MECHANIC FALLS — Shortly after 8 a.m. Monday, resident Mark Elliott presented interim Town Clerk Julie Ward with signed petitions to recall four members of the Town Council.

Mechanic Falls Interim Town Clerk Julie Ward accepts collected signatures on four recall petitions Monday morning. Eriks Petersons photo

Council Chairwoman Cathy Fifield, Vice Chairman Wayne Hackett and Councilors Nick Konstantoulakis and John Emery were targeted for recall by Elliott and four other residents after a 4-1 vote by the council June 17 to dismiss Zakk Maher as town manager.

Councilor Kieth Bennett, who voted against the dismissal, was not included in the recall.

Elliott and Aaron Ouellette, Randal Madore, Thomas Webster and William Dyer began collecting residents’ signatures July 25.

The petitioners needed to have at least 192 signatures for each of the councilors targeted for recall. Elliott produced the final numbers: Hackett, 248; Fifield, 242; Konstantoulakis, 231; and Emery 224.

The town charter stipulates “within 20 days after the petition has been filed, the clerk shall complete a certificate as to its sufficiency.”

Ward first has to make sure enough of the signatures belong to registered voters in town. If they do, the Town Council has 30 days to call for a special vote for the recall.

Folders with the collected signed petitions for recall of four Mechanic Falls town councilors. Eriks Petersons photo

According to the charter, the special recall municipal election requires “the total number of votes cast for and against recall is at least equal to 30% of the total number of qualified voters who cast votes for governor in the most recent gubernatorial election.”

That figure would have to be at least 384 voters, if a recall vote were to happen.

Any councilor who loses in a recall election steps down immediately. That same councilor, however, is not prohibited from running again for the same office.

The petition drive was motivated by the town’s refusal to offer more details behind Maher’s ouster. The council might have also violated state law and similar rules laid out in the town charter for firing a town manager.
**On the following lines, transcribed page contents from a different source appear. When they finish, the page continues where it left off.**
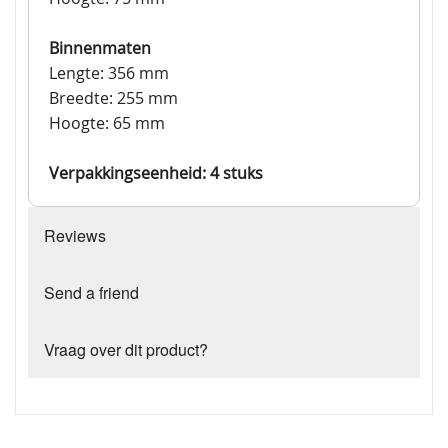
Binnenmaten
Lengte: 356 mm
Breedte: 255 mm
Hoogte: 65 mm
Verpakkingseenheid: 4 stuks
Reviews
Send a friend
Vraag over dit product?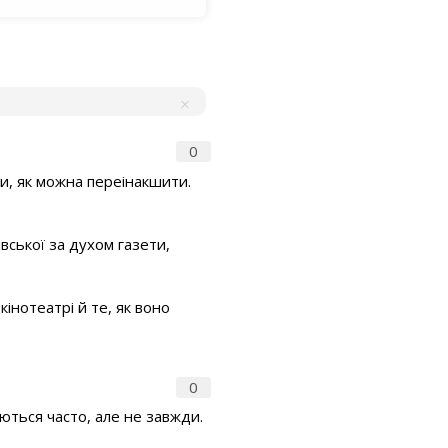
0
ри, як можна переінакшити.
вської за духом газети,
інотеатрі й те, як воно
0
наються часто, але не завжди.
Maher’s lawyer, Adam Lee, had filed a lawsuit in Androscoggin County Superior Court alleging the council made an illegal attempt to terminate the town manager.
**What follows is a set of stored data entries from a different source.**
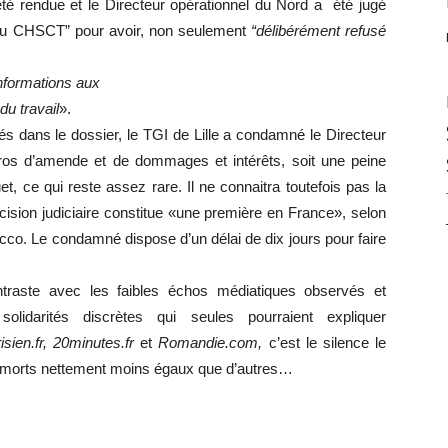
n été rendue et le Directeur opérationnel du Nord a été jugé
s du CHSCT” pour avoir, non seulement
“délibérément refusé
nformations aux
du travail
».
és dans le dossier, le TGI de Lille a condamné le Directeur
ros d’amende et de dommages et intérêts, soit une peine
t, ce qui reste assez rare. Il ne connaitra toutefois pas la
cision judiciaire constitue «une première en France», selon
o. Le condamné dispose d’un délai de dix jours pour faire
ontraste avec les faibles échos médiatiques observés et
solidarités discrètes qui seules pourraient expliquer
isien.fr, 20minutes.fr
et
Romandie.com,
c’est le silence le
 des morts nettement moins égaux que
d’
autres…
At several public meetings, the language on dismissing Maher was changed to a preliminary resolution placing Maher on administrative leave until a public hearing was held. A public hearing was set for Aug. 15 to discuss Maher’s future with the town.

At its Aug. 5 session, the Town Council voted 4-0 to rescind the preliminary resolution, and Maher was returned the next day as town manager. The public hearing was canceled.